[Transcribed page contents]

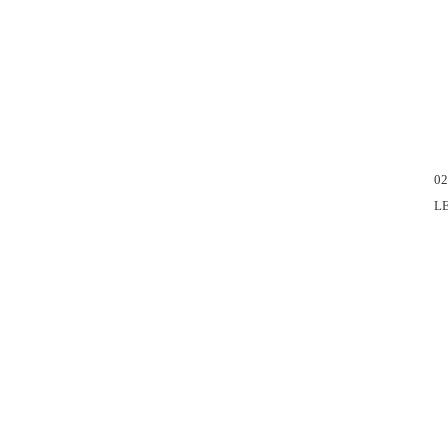
02
LED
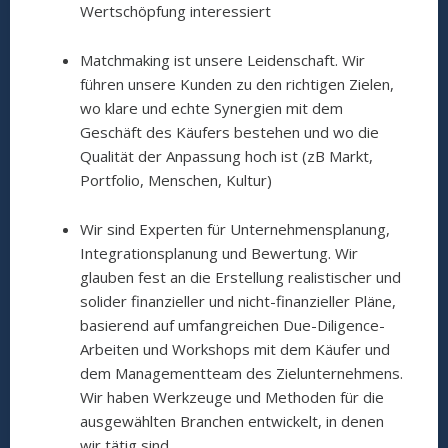
Wertschöpfung interessiert
Matchmaking ist unsere Leidenschaft. Wir
führen unsere Kunden zu den richtigen Zielen,
wo klare und echte Synergien mit dem
Geschäft des Käufers bestehen und wo die
Qualität der Anpassung hoch ist (zB Markt,
Portfolio, Menschen, Kultur)
Wir sind Experten für Unternehmensplanung,
Integrationsplanung und Bewertung. Wir
glauben fest an die Erstellung realistischer und
solider finanzieller und nicht-finanzieller Pläne,
basierend auf umfangreichen Due-Diligence-
Arbeiten und Workshops mit dem Käufer und
dem Managementteam des Zielunternehmens.
Wir haben Werkzeuge und Methoden für die
ausgewählten Branchen entwickelt, in denen
wir tätig sind.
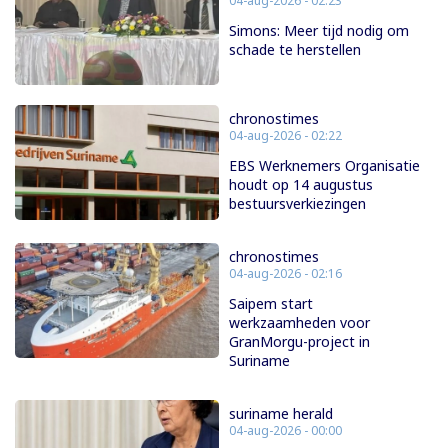
04-aug-2026 - 02:23
Simons: Meer tijd nodig om
schade te herstellen
chronostimes
04-aug-2026 - 02:22
EBS Werknemers Organisatie
houdt op 14 augustus
bestuursverkiezingen
chronostimes
04-aug-2026 - 02:16
Saipem start
werkzaamheden voor
GranMorgu-project in
Suriname
suriname herald
04-aug-2026 - 00:00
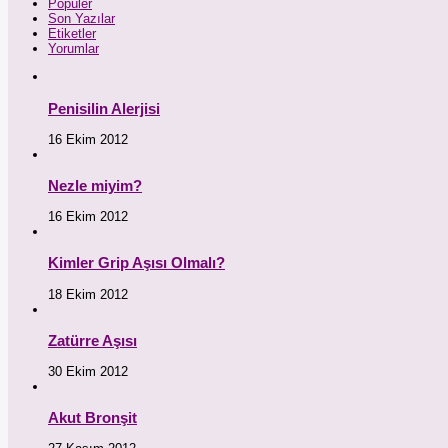
Popüler
Son Yazılar
Etiketler
Yorumlar
Penisilin Alerjisi
16 Ekim 2012
Nezle miyim?
16 Ekim 2012
Kimler Grip Aşısı Olmalı?
18 Ekim 2012
Zatürre Aşısı
30 Ekim 2012
Akut Bronşit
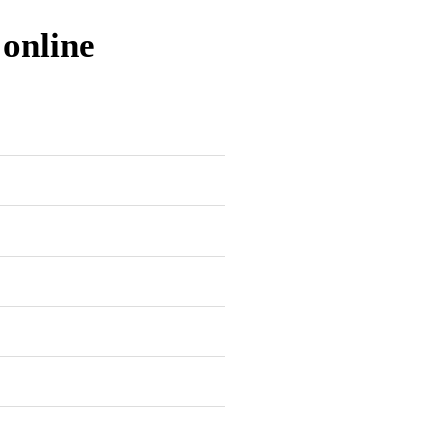
 online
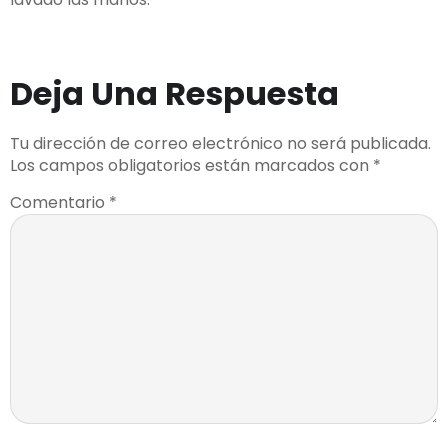
Deja Una Respuesta
Tu dirección de correo electrónico no será publicada.
Los campos obligatorios están marcados con
*
Comentario
*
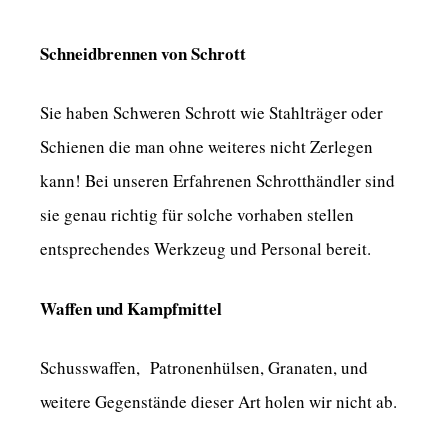
Schneidbrennen von Schrott
Sie haben Schweren Schrott wie Stahlträger oder
Schienen die man ohne weiteres nicht Zerlegen
kann! Bei unseren Erfahrenen Schrotthändler sind
sie genau richtig für solche vorhaben stellen
entsprechendes Werkzeug und Personal bereit.
Waffen und Kampfmittel
Schusswaffen, Patronenhülsen, Granaten, und
weitere Gegenstände dieser Art holen wir nicht ab.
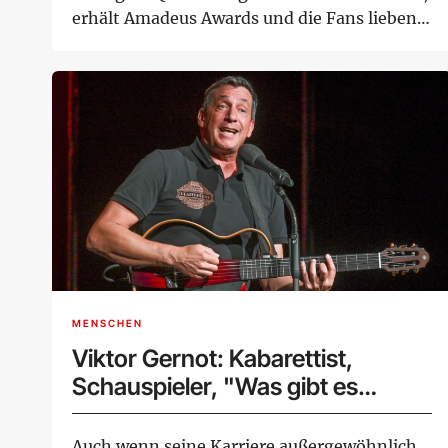
erhält Amadeus Awards und die Fans lieben
sie. Wie...
MENSCHEN
Viktor Gernot: Kabarettist,
Schauspieler, "Was gibt es
neues"-Star, etc. - ein echtes
Multitalent
Auch wenn seine Karriere außergewöhnlich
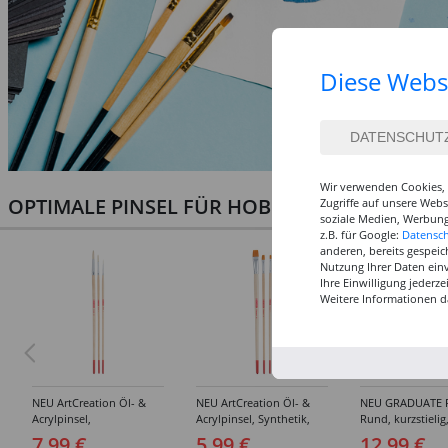
Diese Webs
Wir verwenden Cookies, 
OPTIMALE PINSEL FÜR HOBBY & KUNST
Zugriffe auf unsere Web
soziale Medien, Werbung
z.B. für Google:
Datensc
anderen, bereits gespeic
Nutzung Ihrer Daten ein
Ihre Einwilligung jederz
Weitere Informationen d
NEU ArtCreation Öl- &
NEU ArtCreation Öl- &
NEU GRADUATE P
Acrylpinsel,
Acrylpinsel, Synthetik,
Rund, kurzstielig
Schweineborste Rund,
langer Stiel, 3
Synthetikpinsel
7,99 €
5,99 €
12,99 €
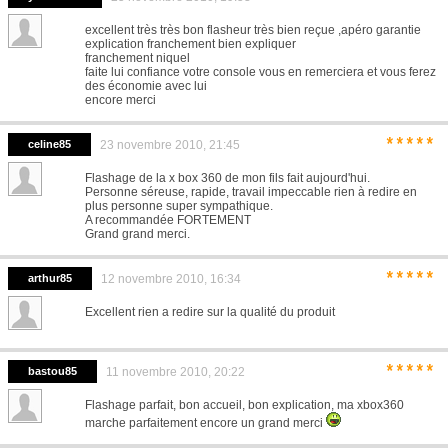
excellent très très bon flasheur très bien reçue ,apéro garantie
explication franchement bien expliquer
franchement niquel
faite lui confiance votre console vous en remerciera et vous ferez
des économie avec lui
encore merci
*****
celine85
23 novembre 2010, 21:45
Flashage de la x box 360 de mon fils fait aujourd'hui.
Personne séreuse, rapide, travail impeccable rien à redire en
plus personne super sympathique.
A recommandée FORTEMENT
Grand grand merci.
*****
arthur85
12 novembre 2010, 16:34
Excellent rien a redire sur la qualité du produit
*****
bastou85
11 novembre 2010, 20:22
Flashage parfait, bon accueil, bon explication, ma xbox360
marche parfaitement encore un grand merci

■ What to work on:
Above are the records; copy exactly the lines from the one with "Sie haben Schweren" through the one with "Personne séreuse, rapide, travail", including both, and nothing more. Leave out pictures.

■ Exercise output:
Sie haben Schweren Schrott wie Stahlträger oder
Schienen die man ohne weiteres nicht Zerlegen
kann! Bei unseren Erfahrenen Schrotthändler sind
sie genau richtig für solche vorhaben stellen
entsprechendes Werkzeug und Personal bereit.
Waffen und Kampfmittel
Schusswaffen, Patronenhülsen, Granaten, und
weitere Gegenstände dieser Art holen wir nicht ab.
erhält Amadeus Awards und die Fans lieben
sie. Wie...
MENSCHEN
Viktor Gernot: Kabarettist,
Schauspieler, "Was gibt es
neues"-Star, etc. - ein echtes
Multitalent
Auch wenn seine Karriere außergewöhnlich
Diese Webs
Wir verwenden Cookies, 
OPTIMALE PINSEL FÜR HOBBY & KUNST
Zugriffe auf unsere Web
soziale Medien, Werbung
z.B. für Google:
Datensc
anderen, bereits gespeic
Nutzung Ihrer Daten ein
Ihre Einwilligung jederz
Weitere Informationen d
NEU ArtCreation Öl- &
NEU ArtCreation Öl- &
NEU GRADUATE P
Acrylpinsel,
Acrylpinsel, Synthetik,
Rund, kurzstielig
Schweineborste Rund,
langer Stiel, 3
Synthetikpinsel
7,99 €
5,99 €
12,99 €
excellent très très bon flasheur très bien reçue ,apéro garantie
explication franchement bien expliquer
franchement niquel
faite lui confiance votre console vous en remerciera et vous ferez
des économie avec lui
encore merci
*****
celine85
23 novembre 2010, 21:45
Flashage de la x box 360 de mon fils fait aujourd'hui.
Personne séreuse, rapide, travail impeccable rien à redire en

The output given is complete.